After the Drug Enforcement Agency said synthetic delta-8 and delta-9 THC are illegal controlled substances, Reps. Morgan Griffith, R-Va., and Angie Craig, D-Minn., introduced bills in March to clarify the legalization of hemp-derived CBD and require the Food and Drug Administration to regulate products.

The Hemp and Hemp-Derived CBD Consumer Protection and Market Stabilization Act of 2023, HR 1629, would allow hemp, cannabidiol derived from hemp, and other hemp-derived products to be used as a dietary supplement, unless otherwise directed by the FDA.

The CBD Product Safety and Standardization Act, HR 1628, directs the FDA to regulate CBD as it would for other food ingredients, setting requirements for quality, labeling and other areas.

“The FDA has made it clear that legislative action by Congress is needed to solve its CBD regulatory problem and these two bi-partisan bills re-introduced by Reps.
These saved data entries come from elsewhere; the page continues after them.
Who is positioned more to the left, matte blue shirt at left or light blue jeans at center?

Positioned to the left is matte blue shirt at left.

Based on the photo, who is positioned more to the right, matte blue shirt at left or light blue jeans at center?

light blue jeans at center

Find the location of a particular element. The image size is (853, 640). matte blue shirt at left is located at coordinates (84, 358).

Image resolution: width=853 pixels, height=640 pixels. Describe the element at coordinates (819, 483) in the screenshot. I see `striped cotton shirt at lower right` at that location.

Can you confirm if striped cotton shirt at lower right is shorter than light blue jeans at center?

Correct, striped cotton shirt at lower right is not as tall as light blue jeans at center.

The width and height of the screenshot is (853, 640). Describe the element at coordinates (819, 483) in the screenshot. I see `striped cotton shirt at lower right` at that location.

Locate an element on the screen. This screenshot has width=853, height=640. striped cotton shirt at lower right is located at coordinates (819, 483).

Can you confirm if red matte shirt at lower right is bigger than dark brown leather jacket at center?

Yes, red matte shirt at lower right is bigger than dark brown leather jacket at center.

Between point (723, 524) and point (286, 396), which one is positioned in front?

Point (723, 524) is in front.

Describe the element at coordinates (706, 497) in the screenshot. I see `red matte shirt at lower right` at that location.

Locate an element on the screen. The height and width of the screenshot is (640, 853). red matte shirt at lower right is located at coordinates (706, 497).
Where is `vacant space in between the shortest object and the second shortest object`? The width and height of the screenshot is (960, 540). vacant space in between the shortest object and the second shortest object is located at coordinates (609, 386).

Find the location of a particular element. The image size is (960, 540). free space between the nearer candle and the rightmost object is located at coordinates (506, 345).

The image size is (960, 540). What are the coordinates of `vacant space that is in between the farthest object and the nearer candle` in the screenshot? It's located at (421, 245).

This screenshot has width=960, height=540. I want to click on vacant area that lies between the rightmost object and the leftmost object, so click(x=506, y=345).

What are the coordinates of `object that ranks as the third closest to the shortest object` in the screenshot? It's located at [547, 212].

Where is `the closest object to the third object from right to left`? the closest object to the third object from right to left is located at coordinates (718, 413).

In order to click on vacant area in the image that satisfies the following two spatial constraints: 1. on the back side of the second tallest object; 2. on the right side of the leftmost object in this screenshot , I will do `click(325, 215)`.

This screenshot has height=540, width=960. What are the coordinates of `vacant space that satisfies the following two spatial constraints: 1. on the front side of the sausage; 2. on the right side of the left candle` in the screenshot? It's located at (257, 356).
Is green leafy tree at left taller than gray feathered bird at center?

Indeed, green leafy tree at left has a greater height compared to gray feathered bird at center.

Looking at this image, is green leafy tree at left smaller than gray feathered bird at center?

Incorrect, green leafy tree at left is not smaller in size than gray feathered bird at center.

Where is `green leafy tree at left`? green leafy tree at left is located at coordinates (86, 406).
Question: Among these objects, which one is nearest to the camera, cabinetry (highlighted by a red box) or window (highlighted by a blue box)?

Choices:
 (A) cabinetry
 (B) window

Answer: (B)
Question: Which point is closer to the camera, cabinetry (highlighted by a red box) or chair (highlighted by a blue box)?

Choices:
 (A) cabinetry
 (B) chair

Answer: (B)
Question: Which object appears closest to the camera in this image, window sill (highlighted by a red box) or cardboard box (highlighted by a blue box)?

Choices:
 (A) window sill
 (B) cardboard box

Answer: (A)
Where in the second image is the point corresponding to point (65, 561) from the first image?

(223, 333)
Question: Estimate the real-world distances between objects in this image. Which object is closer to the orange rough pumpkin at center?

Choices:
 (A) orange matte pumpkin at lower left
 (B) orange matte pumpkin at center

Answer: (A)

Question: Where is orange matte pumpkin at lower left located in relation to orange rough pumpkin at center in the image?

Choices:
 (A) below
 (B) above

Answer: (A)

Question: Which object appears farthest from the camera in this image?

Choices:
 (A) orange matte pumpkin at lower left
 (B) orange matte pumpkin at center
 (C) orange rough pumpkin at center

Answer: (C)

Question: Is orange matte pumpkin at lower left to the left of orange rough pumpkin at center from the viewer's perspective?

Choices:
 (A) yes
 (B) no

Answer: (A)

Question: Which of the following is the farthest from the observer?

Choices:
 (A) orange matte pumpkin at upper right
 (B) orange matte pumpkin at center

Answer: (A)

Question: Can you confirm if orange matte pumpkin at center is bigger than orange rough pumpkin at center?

Griffith and Craig serve as the solution,” Jonathan Miller, U.S. Hemp Roundtable general counsel, said in a press release distributed by Griffith. “The FDA’s inaction over the past four years has had a devastating impact on U.S. hemp growers and has left thousands of unregulated products on the marketplace, raising health and safety concerns for consumers.”

Both bills have been referred to the House Subcommittee on Health. 

And this month, a DEA official said during a conference that the agency is in the process of modifying its rules regarding synthetic cannabinoids, according to Marijuana Moment.

States not waiting to regulate hemp

Meanwhile, as the production and value of hemp dropped dramatically last year, states have been passing their own laws that either clearly allow, regulate or ban hemp-derived THC.

Recently signed bills that regulate the use and sale of hemp products include:

  • Alabama: SB 66, restricts sales of delta-8 and delta-10 THC to people over age 21; imposes an 8% sales tax. Signed May 11.
  • Tennessee: SB 0378, restricts hemp-derived THC sales to people 21 and older and requires manufacturers and retailers of hemp-derived THC to be licensed. Signed May 11.
  • Virginia: HB 2294/SB 903, establishes packaging, labeling and testing requirements for industrial hemp products; limits THC extract in products to 0.3%/2 mg unless the CBD in the product is at least 25 times greater than the amount of THC; requires hemp-product retail facilities to register with the Department of Agriculture and Consumer Services. Signed April 12 and becomes effective July 1.
  • West Virginia: SB 220, legalizes and regulates adult use of hemp-derived CBD products. Signed March 23 and becomes effective June 9.
  • Kentucky: HB 544, regulates hemp-derived THC products, including testing and labeling; prohibits possession by people under age 21. Signed March 23.

Also, the Florida legislature this month passed SB 1676, limiting delta-9 THC to 0.3% on a wet-weight basis, prohibiting marketing to children and regulating packaging.

In South Dakota, however, a bill that would have allowed up to 5% hemp-derived THC in products was vetoed by Gov. Kristi Noem in March. She said in a veto letter that the South Dakota Department of Agriculture and Natural Resources worked with industry leaders and legislators last year on a compromise allowing 1% THC in products.

“South Dakota voters spoke clearly this past November: they do not want recreational marijuana,” Noem wrote. “If I allowed this bill to become law, it would jeopardize the clearly expressed will of the people. Increasing the THC level to 5% would hinder our successful hemp program and undermine enforcement of our drug laws.”

And in Arkansas, Gov. Sarah Huckabee Sanders signed a bill April 11 banning the growth, processing, sale, transfer and possession of delta-8, delta-9 and delta-10 THC.